The agency is also apparently trying to take a proactive approach in regards to potential organizational conflict-of-interest concerns.
Bids must state whether permission is granted to allow these five companies access to proprietary information:
- Andrew Morgan Consulting
- Boston Consulting Group
- Greenlight Analytic
- Monterey Consultants
- Swing Tide
Work under the contract will support the Program Executive Office - Defense Healthcare Management Systems. This organization is responsible for delivering health IT solutions to the Defense Department, Veterans Affairs Department, Coast Guard, NATO and coalition partners, and other federal agencies.
DHA will not look at price as part of the evaluation and intends to select “each and all qualifying offerors” for a place on the contract, according to the solicitation.
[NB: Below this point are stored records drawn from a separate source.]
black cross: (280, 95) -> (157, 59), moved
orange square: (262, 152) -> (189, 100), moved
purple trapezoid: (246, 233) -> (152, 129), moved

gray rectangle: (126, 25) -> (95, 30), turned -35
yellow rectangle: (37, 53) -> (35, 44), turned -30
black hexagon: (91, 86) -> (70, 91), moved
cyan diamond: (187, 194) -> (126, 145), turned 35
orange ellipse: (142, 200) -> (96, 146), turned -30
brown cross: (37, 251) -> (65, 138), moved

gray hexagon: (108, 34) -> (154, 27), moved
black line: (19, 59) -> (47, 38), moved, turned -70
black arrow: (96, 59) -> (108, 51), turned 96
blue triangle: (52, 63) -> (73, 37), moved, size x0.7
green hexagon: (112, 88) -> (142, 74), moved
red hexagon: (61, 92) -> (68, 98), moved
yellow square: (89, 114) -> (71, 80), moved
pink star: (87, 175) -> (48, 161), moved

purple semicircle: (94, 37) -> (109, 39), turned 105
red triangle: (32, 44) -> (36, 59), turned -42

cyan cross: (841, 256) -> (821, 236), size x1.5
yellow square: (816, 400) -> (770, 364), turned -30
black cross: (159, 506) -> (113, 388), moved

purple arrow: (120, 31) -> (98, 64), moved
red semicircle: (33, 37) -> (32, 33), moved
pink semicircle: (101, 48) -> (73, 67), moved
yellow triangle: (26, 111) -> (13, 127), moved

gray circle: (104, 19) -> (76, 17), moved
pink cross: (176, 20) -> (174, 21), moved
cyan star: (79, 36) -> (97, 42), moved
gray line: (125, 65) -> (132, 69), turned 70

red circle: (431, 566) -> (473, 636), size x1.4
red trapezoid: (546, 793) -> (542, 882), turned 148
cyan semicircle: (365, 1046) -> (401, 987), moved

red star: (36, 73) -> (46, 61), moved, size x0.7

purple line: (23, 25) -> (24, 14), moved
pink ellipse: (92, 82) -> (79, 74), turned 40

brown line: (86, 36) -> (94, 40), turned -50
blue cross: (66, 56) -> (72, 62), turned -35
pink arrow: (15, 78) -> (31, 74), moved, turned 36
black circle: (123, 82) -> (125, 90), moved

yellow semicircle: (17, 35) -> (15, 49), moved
Bidders will be subject to a two-folded challenge scenario as part of the first evaluation factor, where they will have to propose deployment plans for both an electronic health record and operational medicine tools.
The agency has set up the EHR scenario’s scope to cover one large accredited medical center located outside of the continental U.S. with 250 bids, two community hospitals with 125 beds each and five associated out-patient clinics.
DHA says these facilities are spread across multiple time zones with approximately 5,000 total users and 50,000 beneficiaries.
For the operational medicine scenario, DHA wants to see a plan for rapidly deploying to at least five sites or units in the European Command and Indo-Pacific Command regions of responsibilities.
The second evaluation factor centers on supply chain risk management, where bidders must outline how they plan to identify and mitigate risks associated with hardware and software.
The contract’s period of performance covers one initial base year and up to four individual option years.